### Exercise brief
Each line of the records below that holds "cookie" should be returned.

### Data shown
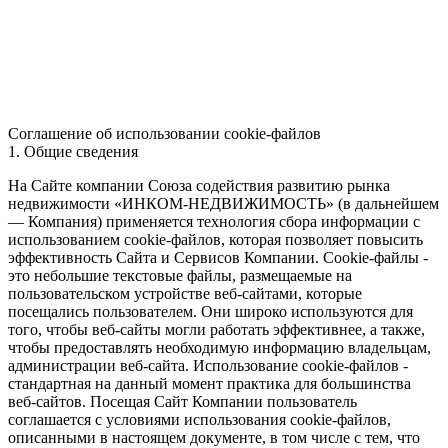
Соглашение об использовании cookie-файлов
1. Общие сведения
На Сайте компании Союза содействия развитию рынка
недвижимости «ИНКОМ-НЕДВИЖИМОСТЬ» (в дальнейшем
— Компания) применяется технология сбора информации с
использованием cookie-файлов, которая позволяет повысить
эффективность Сайта и Сервисов Компании. Сookie-файлы -
это небольшие текстовые файлы, размещаемые на
пользовательском устройстве веб-сайтами, которые
посещались пользователем. Они широко используются для
того, чтобы веб-сайты могли работать эффективнее, а также,
чтобы предоставлять необходимую информацию владельцам,
администрации веб-сайта. Использование cookie-файлов -
стандартная на данный момент практика для большинства
веб-сайтов. Посещая Сайт Компании пользователь
соглашается с условиями использования cookie-файлов,
описанными в настоящем документе, в том числе с тем, что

### Exercise response
Соглашение об использовании cookie-файлов
использованием cookie-файлов, которая позволяет повысить
администрации веб-сайта. Использование cookie-файлов -
соглашается с условиями использования cookie-файлов,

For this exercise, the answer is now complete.